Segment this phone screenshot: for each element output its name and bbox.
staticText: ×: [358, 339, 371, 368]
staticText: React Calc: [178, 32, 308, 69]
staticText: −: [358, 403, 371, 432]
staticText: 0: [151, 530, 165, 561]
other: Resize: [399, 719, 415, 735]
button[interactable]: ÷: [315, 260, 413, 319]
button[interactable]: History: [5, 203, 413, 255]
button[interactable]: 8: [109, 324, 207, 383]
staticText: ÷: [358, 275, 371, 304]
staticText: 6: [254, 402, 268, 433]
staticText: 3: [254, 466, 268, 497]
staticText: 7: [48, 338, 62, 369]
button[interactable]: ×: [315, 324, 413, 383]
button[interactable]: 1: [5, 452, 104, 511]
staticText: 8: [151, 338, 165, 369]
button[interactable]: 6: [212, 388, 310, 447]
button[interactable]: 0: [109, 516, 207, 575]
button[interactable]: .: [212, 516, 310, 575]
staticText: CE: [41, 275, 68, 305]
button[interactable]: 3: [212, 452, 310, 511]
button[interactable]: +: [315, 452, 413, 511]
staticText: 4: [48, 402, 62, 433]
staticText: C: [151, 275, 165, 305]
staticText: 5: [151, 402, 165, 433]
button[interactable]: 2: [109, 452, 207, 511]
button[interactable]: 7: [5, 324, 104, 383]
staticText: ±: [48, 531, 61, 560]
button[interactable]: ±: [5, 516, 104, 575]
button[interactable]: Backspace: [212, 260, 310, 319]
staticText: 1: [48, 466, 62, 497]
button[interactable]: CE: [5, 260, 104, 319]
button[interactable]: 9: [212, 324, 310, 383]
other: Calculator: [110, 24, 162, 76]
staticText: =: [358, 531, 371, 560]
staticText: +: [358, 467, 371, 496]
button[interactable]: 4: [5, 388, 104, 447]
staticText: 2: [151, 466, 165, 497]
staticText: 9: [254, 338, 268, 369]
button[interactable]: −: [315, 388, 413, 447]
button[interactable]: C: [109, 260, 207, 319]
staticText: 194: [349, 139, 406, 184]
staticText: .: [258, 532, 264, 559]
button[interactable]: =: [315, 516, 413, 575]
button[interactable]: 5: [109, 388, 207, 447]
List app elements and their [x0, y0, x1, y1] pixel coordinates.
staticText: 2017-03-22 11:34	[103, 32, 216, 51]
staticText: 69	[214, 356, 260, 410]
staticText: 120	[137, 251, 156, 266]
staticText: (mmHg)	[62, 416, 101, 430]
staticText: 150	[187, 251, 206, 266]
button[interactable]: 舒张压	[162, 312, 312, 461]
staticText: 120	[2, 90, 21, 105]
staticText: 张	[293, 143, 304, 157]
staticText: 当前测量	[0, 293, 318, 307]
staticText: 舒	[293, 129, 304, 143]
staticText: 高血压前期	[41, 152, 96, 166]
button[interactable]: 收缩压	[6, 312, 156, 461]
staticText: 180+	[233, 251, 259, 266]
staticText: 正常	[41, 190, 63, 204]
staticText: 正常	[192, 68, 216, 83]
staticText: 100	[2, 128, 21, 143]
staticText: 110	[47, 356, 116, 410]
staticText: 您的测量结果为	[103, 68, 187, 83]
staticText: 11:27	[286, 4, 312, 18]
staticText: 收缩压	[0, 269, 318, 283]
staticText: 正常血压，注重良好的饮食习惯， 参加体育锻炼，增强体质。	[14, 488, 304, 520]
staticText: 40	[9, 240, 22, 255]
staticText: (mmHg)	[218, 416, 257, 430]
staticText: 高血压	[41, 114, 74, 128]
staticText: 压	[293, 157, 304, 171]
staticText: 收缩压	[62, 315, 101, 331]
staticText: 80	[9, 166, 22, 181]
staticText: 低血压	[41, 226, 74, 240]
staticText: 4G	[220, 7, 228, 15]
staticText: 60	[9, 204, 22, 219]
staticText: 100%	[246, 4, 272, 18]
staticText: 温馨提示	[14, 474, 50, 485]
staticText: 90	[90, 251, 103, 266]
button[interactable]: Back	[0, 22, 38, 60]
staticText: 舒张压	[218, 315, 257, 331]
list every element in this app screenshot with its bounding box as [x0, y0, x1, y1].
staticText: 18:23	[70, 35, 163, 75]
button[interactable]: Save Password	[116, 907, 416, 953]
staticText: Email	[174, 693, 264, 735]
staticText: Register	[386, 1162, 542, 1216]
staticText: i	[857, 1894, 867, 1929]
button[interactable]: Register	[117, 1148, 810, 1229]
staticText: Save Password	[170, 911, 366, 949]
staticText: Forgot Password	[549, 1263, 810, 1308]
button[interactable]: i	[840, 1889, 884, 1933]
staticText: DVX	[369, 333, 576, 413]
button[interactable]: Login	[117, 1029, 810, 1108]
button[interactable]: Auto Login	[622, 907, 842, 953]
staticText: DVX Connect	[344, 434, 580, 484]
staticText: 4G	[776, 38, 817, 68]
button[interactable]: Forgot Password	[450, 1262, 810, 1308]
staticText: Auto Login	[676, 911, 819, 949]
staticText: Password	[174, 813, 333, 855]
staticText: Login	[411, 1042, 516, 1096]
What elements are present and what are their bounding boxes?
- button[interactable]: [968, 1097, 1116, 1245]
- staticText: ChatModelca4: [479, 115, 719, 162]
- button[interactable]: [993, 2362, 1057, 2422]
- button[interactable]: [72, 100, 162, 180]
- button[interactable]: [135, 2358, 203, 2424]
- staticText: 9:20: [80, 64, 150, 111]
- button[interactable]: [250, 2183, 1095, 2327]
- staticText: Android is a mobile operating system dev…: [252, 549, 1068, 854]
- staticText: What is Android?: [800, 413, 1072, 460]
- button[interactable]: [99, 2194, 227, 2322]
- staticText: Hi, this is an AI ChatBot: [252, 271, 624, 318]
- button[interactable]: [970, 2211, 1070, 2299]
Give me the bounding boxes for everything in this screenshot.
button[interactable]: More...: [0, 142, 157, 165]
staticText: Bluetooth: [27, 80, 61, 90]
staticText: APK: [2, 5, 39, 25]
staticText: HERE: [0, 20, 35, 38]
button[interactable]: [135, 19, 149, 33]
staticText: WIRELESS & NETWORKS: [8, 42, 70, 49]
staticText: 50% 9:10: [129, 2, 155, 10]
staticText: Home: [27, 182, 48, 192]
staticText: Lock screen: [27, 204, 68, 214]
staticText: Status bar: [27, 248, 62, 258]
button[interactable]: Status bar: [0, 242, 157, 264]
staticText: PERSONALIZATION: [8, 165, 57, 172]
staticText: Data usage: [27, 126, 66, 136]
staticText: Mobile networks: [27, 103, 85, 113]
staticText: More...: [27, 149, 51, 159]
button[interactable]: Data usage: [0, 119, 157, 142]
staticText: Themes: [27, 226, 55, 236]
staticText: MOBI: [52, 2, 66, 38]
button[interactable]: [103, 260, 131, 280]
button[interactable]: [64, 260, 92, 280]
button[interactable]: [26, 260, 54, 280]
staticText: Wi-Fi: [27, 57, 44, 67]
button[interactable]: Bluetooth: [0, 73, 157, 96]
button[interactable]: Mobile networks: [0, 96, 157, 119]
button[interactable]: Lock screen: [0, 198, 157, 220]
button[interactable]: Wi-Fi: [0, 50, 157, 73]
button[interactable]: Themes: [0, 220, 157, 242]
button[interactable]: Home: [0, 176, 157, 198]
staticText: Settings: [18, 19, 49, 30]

_ _ _

→ Activity
All lines of the records above that contain the word "bounding" are to be copied out.

→ Exercise solution
list every element in this app screenshot with its bounding box as [x0, y0, x1, y1].
What elements are present and what are their bounding boxes?
Give me the bounding boxes for everything in this screenshot.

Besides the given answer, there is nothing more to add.